Entries shown:
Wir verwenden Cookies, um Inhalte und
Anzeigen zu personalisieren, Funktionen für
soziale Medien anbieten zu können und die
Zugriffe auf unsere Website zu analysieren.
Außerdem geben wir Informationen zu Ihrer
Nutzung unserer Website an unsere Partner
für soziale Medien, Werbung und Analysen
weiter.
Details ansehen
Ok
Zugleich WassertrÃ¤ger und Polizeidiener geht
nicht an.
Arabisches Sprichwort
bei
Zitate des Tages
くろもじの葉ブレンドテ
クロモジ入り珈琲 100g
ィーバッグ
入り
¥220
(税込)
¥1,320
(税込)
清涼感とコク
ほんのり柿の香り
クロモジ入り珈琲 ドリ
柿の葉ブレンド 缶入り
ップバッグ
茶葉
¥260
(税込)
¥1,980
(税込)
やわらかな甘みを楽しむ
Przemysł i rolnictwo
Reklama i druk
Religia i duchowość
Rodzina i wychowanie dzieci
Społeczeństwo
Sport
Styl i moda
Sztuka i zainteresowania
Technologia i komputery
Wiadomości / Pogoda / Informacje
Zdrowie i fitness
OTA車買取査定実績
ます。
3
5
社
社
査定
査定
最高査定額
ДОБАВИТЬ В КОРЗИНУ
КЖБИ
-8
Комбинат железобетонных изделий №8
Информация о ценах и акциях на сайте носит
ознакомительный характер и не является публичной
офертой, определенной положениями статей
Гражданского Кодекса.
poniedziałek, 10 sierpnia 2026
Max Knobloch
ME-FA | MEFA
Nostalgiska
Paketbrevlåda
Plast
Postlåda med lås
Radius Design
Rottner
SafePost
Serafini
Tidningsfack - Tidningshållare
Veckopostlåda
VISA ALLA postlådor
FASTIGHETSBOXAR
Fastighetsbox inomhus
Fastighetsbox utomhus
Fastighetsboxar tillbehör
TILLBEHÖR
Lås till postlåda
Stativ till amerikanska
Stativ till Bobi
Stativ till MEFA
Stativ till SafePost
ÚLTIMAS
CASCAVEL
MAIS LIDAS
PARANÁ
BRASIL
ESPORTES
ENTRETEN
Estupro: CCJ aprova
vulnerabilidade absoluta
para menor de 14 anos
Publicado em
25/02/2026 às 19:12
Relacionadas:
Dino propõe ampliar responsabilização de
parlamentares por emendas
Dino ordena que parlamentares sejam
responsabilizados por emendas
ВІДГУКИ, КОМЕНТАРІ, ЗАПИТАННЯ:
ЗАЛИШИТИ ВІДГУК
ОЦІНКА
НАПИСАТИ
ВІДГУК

Brief: Whatever lines appear above, reproduce every one of them exactly.

Expected answer:
Wir verwenden Cookies, um Inhalte und
Anzeigen zu personalisieren, Funktionen für
soziale Medien anbieten zu können und die
Zugriffe auf unsere Website zu analysieren.
Außerdem geben wir Informationen zu Ihrer
Nutzung unserer Website an unsere Partner
für soziale Medien, Werbung und Analysen
weiter.
Details ansehen
Ok
Zugleich WassertrÃ¤ger und Polizeidiener geht
nicht an.
Arabisches Sprichwort
bei
Zitate des Tages
くろもじの葉ブレンドテ
クロモジ入り珈琲 100g
ィーバッグ
入り
¥220
(税込)
¥1,320
(税込)
清涼感とコク
ほんのり柿の香り
クロモジ入り珈琲 ドリ
柿の葉ブレンド 缶入り
ップバッグ
茶葉
¥260
(税込)
¥1,980
(税込)
やわらかな甘みを楽しむ
Przemysł i rolnictwo
Reklama i druk
Religia i duchowość
Rodzina i wychowanie dzieci
Społeczeństwo
Sport
Styl i moda
Sztuka i zainteresowania
Technologia i komputery
Wiadomości / Pogoda / Informacje
Zdrowie i fitness
OTA車買取査定実績
ます。
3
5
社
社
査定
査定
最高査定額
ДОБАВИТЬ В КОРЗИНУ
КЖБИ
-8
Комбинат железобетонных изделий №8
Информация о ценах и акциях на сайте носит
ознакомительный характер и не является публичной
офертой, определенной положениями статей
Гражданского Кодекса.
poniedziałek, 10 sierpnia 2026
Max Knobloch
ME-FA | MEFA
Nostalgiska
Paketbrevlåda
Plast
Postlåda med lås
Radius Design
Rottner
SafePost
Serafini
Tidningsfack - Tidningshållare
Veckopostlåda
VISA ALLA postlådor
FASTIGHETSBOXAR
Fastighetsbox inomhus
Fastighetsbox utomhus
Fastighetsboxar tillbehör
TILLBEHÖR
Lås till postlåda
Stativ till amerikanska
Stativ till Bobi
Stativ till MEFA
Stativ till SafePost
ÚLTIMAS
CASCAVEL
MAIS LIDAS
PARANÁ
BRASIL
ESPORTES
ENTRETEN
Estupro: CCJ aprova
vulnerabilidade absoluta
para menor de 14 anos
Publicado em
25/02/2026 às 19:12
Relacionadas:
Dino propõe ampliar responsabilização de
parlamentares por emendas
Dino ordena que parlamentares sejam
responsabilizados por emendas
ВІДГУКИ, КОМЕНТАРІ, ЗАПИТАННЯ:
ЗАЛИШИТИ ВІДГУК
ОЦІНКА
НАПИСАТИ
ВІДГУК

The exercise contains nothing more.